{"title":"Adapted B-CUBED Metrics to Unbalanced Datasets","authors":"Jose G. Moreno, G. Dias","doi":"10.1145/2766462.2767836","DOIUrl":null,"url":null,"abstract":"B-CUBED metrics have recently been adopted in the evaluation of clustering results as well as in many other related tasks. However, this family of metrics is not well adapted when datasets are unbalanced. This issue is extremely frequent in Web results, where classes are distributed following a strong unbalanced pattern. In this paper, we present a modified version of B-CUBED metrics to overcome this situation. Results in toy and real datasets indicate that the proposed adaptation correctly considers the particularities of unbalanced cases.","PeriodicalId":297035,"journal":{"name":"Proceedings of the 38th International ACM SIGIR Conference on Research and Development in Information Retrieval","volume":"4 1","pages":"0"},"PeriodicalIF":0.0000,"publicationDate":"2015-08-09","publicationTypes":"Journal Article","fieldsOfStudy":null,"isOpenAccess":false,"openAccessPdf":"","citationCount":"6","resultStr":null,"platform":"Semanticscholar","paperid":null,"PeriodicalName":"Proceedings of the 38th International ACM SIGIR Conference on Research and Development in Information Retrieval","FirstCategoryId":"1085","ListUrlMain":"https://doi.org/10.1145/2766462.2767836","RegionNum":0,"RegionCategory":null,"ArticlePicture":[],"TitleCN":null,"AbstractTextCN":null,"PMCID":null,"EPubDate":"","PubModel":"","JCR":"","JCRName":"","Score":null,"Total":0}
引用次数: 6
Abstract
B-CUBED metrics have recently been adopted in the evaluation of clustering results as well as in many other related tasks. However, this family of metrics is not well adapted when datasets are unbalanced. This issue is extremely frequent in Web results, where classes are distributed following a strong unbalanced pattern.
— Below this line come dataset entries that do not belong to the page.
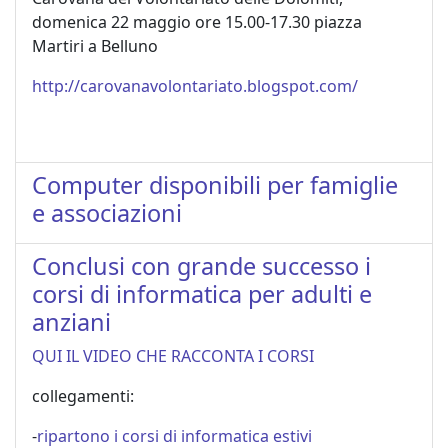
domenica 22 maggio ore 15.00-17.30 piazza
Martiri a Belluno
http://carovanavolontariato.blogspot.com/
Computer disponibili per famiglie
e associazioni
Conclusi con grande successo i
corsi di informatica per adulti e
anziani
QUI IL VIDEO CHE RACCONTA I CORSI
collegamenti:
-
ripartono i corsi di informatica estivi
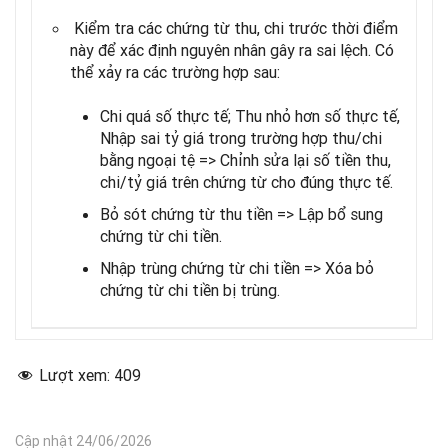
Kiểm tra các chứng từ thu, chi trước thời điểm
này để xác định nguyên nhân gây ra sai lệch. Có
thể xảy ra các trường hợp sau:
Chi quá số thực tế; Thu nhỏ hơn số thực tế,
Nhập sai tỷ giá trong trường hợp thu/chi
bằng ngoại tệ => Chỉnh sửa lại số tiền thu,
chi/tỷ giá trên chứng từ cho đúng thực tế.
Bỏ sót chứng từ thu tiền => Lập bổ sung
chứng từ chi tiền.
Nhập trùng chứng từ chi tiền => Xóa bỏ
chứng từ chi tiền bị trùng.
Lượt xem:
409
Cập nhật 24/06/2026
In this paper, we present a modified version of B-CUBED metrics to overcome this situation. Results in toy and real datasets indicate that the proposed adaptation correctly considers the particularities of unbalanced cases.
b - cube指标最近被用于聚类结果的评估以及许多其他相关任务。然而,当数据集不平衡时,这一系列指标不能很好地适应。这个问题在Web结果中非常常见,因为类是按照强烈的不平衡模式分布的。在本文中,我们提出了一个修改版本的B-CUBED度量来克服这种情况。在玩具和实际数据集上的结果表明,所提出的自适应方法正确地考虑了不平衡情况的特殊性。